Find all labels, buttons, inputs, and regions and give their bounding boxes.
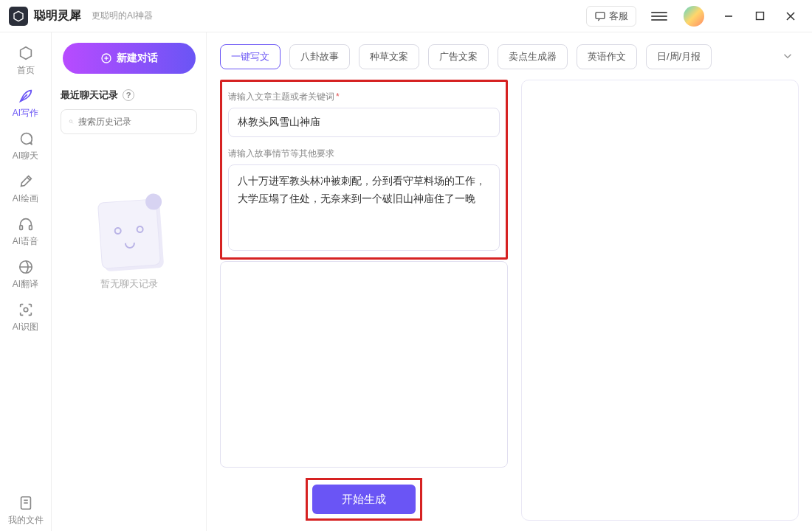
detail-textarea-body[interactable] <box>220 261 508 468</box>
tab-selling[interactable]: 卖点生成器 <box>498 44 568 69</box>
user-avatar[interactable] <box>684 6 704 27</box>
output-panel <box>521 80 799 521</box>
chevron-down-icon <box>781 49 794 63</box>
minimize-button[interactable] <box>716 6 741 27</box>
template-tabs: 一键写文 八卦故事 种草文案 广告文案 卖点生成器 英语作文 日/周/月报 <box>220 44 799 69</box>
svg-point-11 <box>24 308 28 312</box>
nav-chat[interactable]: AI聊天 <box>4 125 48 167</box>
nav-voice[interactable]: AI语音 <box>4 211 48 252</box>
svg-rect-8 <box>19 225 22 229</box>
topic-label: 请输入文章主题或者关键词* <box>228 91 500 103</box>
detail-label: 请输入故事情节等其他要求 <box>228 148 500 160</box>
headphones-icon <box>18 216 34 232</box>
app-logo-icon <box>9 7 28 26</box>
app-title: 聪明灵犀 <box>34 8 81 24</box>
nav-label: AI语音 <box>13 235 38 248</box>
svg-rect-3 <box>756 13 763 20</box>
nav-label: AI绘画 <box>13 192 38 205</box>
svg-marker-0 <box>14 11 23 21</box>
history-search-input[interactable] <box>78 117 189 127</box>
chat-bubble-icon <box>18 131 34 147</box>
svg-rect-1 <box>596 12 605 18</box>
highlight-generate: 开始生成 <box>306 478 422 521</box>
tab-one-click[interactable]: 一键写文 <box>220 44 281 69</box>
nav-draw[interactable]: AI绘画 <box>4 168 48 209</box>
nav-label: AI写作 <box>13 107 38 119</box>
plus-circle-icon <box>100 52 112 64</box>
empty-text: 暂无聊天记录 <box>100 277 158 291</box>
maximize-button[interactable] <box>747 6 772 27</box>
feather-icon <box>18 88 34 104</box>
tabs-expand[interactable] <box>777 45 799 69</box>
nav-vision[interactable]: AI识图 <box>4 296 48 338</box>
topic-input[interactable] <box>228 108 500 137</box>
file-icon <box>18 495 34 511</box>
new-chat-label: 新建对话 <box>117 52 158 65</box>
title-bar: 聪明灵犀 更聪明的AI神器 客服 <box>0 0 812 32</box>
nav-home[interactable]: 首页 <box>4 40 48 81</box>
generate-button[interactable]: 开始生成 <box>312 485 416 514</box>
svg-point-18 <box>69 120 72 123</box>
support-button[interactable]: 客服 <box>586 6 636 27</box>
app-subtitle: 更聪明的AI神器 <box>92 10 153 22</box>
highlight-inputs: 请输入文章主题或者关键词* 请输入故事情节等其他要求 <box>220 80 508 260</box>
tab-ad[interactable]: 广告文案 <box>428 44 489 69</box>
new-chat-button[interactable]: 新建对话 <box>63 43 196 74</box>
empty-illustration-icon <box>97 198 160 268</box>
nav-label: 首页 <box>17 64 35 77</box>
hex-icon <box>18 45 34 61</box>
tab-gossip[interactable]: 八卦故事 <box>289 44 350 69</box>
support-label: 客服 <box>609 10 628 23</box>
tab-grass[interactable]: 种草文案 <box>359 44 419 69</box>
nav-label: AI翻译 <box>13 278 38 291</box>
detail-textarea-top[interactable] <box>228 164 500 251</box>
side-nav: 首页 AI写作 AI聊天 AI绘画 AI语音 AI翻译 AI识图 我 <box>0 32 52 531</box>
chat-history-panel: 新建对话 最近聊天记录 ? 暂无聊天记录 <box>52 32 207 531</box>
tab-english[interactable]: 英语作文 <box>577 44 637 69</box>
nav-files[interactable]: 我的文件 <box>4 490 48 531</box>
nav-translate[interactable]: AI翻译 <box>4 254 48 295</box>
nav-label: AI聊天 <box>13 150 38 162</box>
recent-header: 最近聊天记录 ? <box>61 88 197 102</box>
close-button[interactable] <box>778 6 803 27</box>
tab-report[interactable]: 日/周/月报 <box>646 44 712 69</box>
recent-title: 最近聊天记录 <box>61 88 118 102</box>
nav-write[interactable]: AI写作 <box>4 83 48 124</box>
svg-line-19 <box>72 122 73 124</box>
svg-rect-9 <box>29 225 32 229</box>
translate-icon <box>18 259 34 275</box>
main-content: 一键写文 八卦故事 种草文案 广告文案 卖点生成器 英语作文 日/周/月报 请输… <box>207 32 812 531</box>
svg-marker-6 <box>20 46 31 59</box>
nav-label: 我的文件 <box>8 514 44 527</box>
scan-icon <box>18 302 34 318</box>
nav-label: AI识图 <box>13 321 38 333</box>
help-icon[interactable]: ? <box>123 89 134 101</box>
empty-history: 暂无聊天记录 <box>100 201 159 291</box>
brush-icon <box>18 173 34 190</box>
chat-icon <box>594 10 606 22</box>
menu-button[interactable] <box>651 8 667 24</box>
search-icon <box>69 117 74 127</box>
input-form: 请输入文章主题或者关键词* 请输入故事情节等其他要求 开始生成 <box>220 80 508 521</box>
history-search[interactable] <box>61 109 197 134</box>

───

PROBLEM DETAILS |
Look over the records above and say how many lines hold the word "开始生成", giving the number alone.

RESPONSE FOR THIS EXERCISE |
3